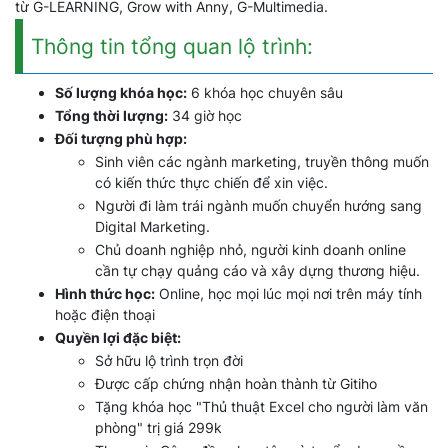
từ G-LEARNING, Grow with Anny, G-Multimedia.
Thông tin tổng quan lộ trình:
Số lượng khóa học:
6 khóa học chuyên sâu
Tổng thời lượng:
34 giờ học
Đối tượng phù hợp:
Sinh viên các ngành marketing, truyền thông muốn
có kiến thức thực chiến để xin việc.
Người đi làm trái ngành muốn chuyển hướng sang
Digital Marketing.
Chủ doanh nghiệp nhỏ, người kinh doanh online
cần tự chạy quảng cáo và xây dựng thương hiệu.
Hình thức học:
Online, học mọi lúc mọi nơi trên máy tính
hoặc điện thoại
Quyền lợi đặc biệt:
Sở hữu lộ trình trọn đời
Được cấp chứng nhận hoàn thành từ Gitiho
Tặng khóa học "Thủ thuật Excel cho người làm văn
phòng" trị giá 299k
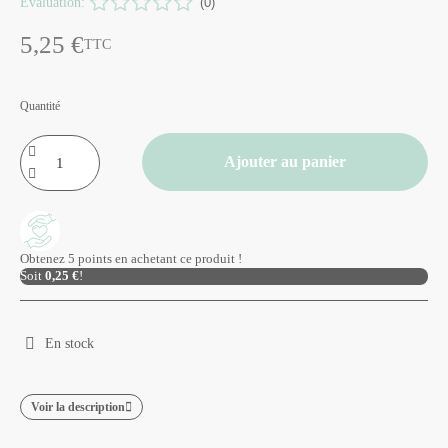
Évaluation:
(0)
5,25 €
TTC
Quantité
Ajouter au panier
Obtenez 5 points en achetant ce produit !
Soit
0,25 €
!
En stock
Voir la description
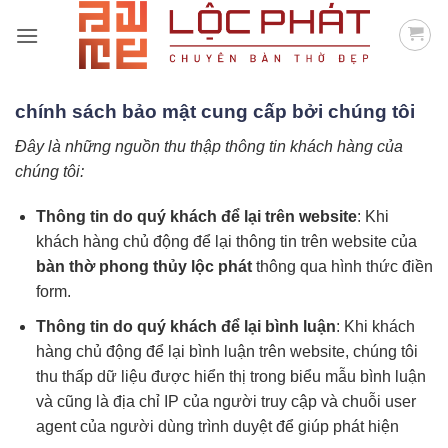
Bỏ
qua
nội
dung
chính sách bảo mật cung cấp bởi chúng tôi
Đây là những nguồn thu thập thông tin khách hàng của
chúng tôi:
Thông tin do quý khách để lại trên website
: Khi
khách hàng chủ động để lại thông tin trên website của
bàn thờ phong thủy lộc phát
thông qua hình thức điền
form.
Thông tin do quý khách để lại bình luận
: Khi khách
hàng chủ động để lại bình luận trên website, chúng tôi
thu thấp dữ liệu được hiển thị trong biểu mẫu bình luận
và cũng là địa chỉ IP của người truy cập và chuỗi user
agent của người dùng trình duyệt để giúp phát hiện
------------------------------------------------------------
### Your objective:
Transcribe all entries above exactly. Omit the pictures.

### Response to the exercise:
từ G-LEARNING, Grow with Anny, G-Multimedia.
Thông tin tổng quan lộ trình:
Số lượng khóa học:
6 khóa học chuyên sâu
Tổng thời lượng:
34 giờ học
Đối tượng phù hợp:
Sinh viên các ngành marketing, truyền thông muốn
có kiến thức thực chiến để xin việc.
Người đi làm trái ngành muốn chuyển hướng sang
Digital Marketing.
Chủ doanh nghiệp nhỏ, người kinh doanh online
cần tự chạy quảng cáo và xây dựng thương hiệu.
Hình thức học:
Online, học mọi lúc mọi nơi trên máy tính
hoặc điện thoại
Quyền lợi đặc biệt:
Sở hữu lộ trình trọn đời
Được cấp chứng nhận hoàn thành từ Gitiho
Tặng khóa học "Thủ thuật Excel cho người làm văn
phòng" trị giá 299k
Évaluation:
(0)
5,25 €
TTC
Quantité
Ajouter au panier
Obtenez 5 points en achetant ce produit !
Soit
0,25 €
!
En stock
Voir la description
Bỏ
qua
nội
dung
chính sách bảo mật cung cấp bởi chúng tôi
Đây là những nguồn thu thập thông tin khách hàng của
chúng tôi:
Thông tin do quý khách để lại trên website
: Khi
khách hàng chủ động để lại thông tin trên website của
bàn thờ phong thủy lộc phát
thông qua hình thức điền
form.
Thông tin do quý khách để lại bình luận
: Khi khách
hàng chủ động để lại bình luận trên website, chúng tôi
thu thấp dữ liệu được hiển thị trong biểu mẫu bình luận
và cũng là địa chỉ IP của người truy cập và chuỗi user
agent của người dùng trình duyệt để giúp phát hiện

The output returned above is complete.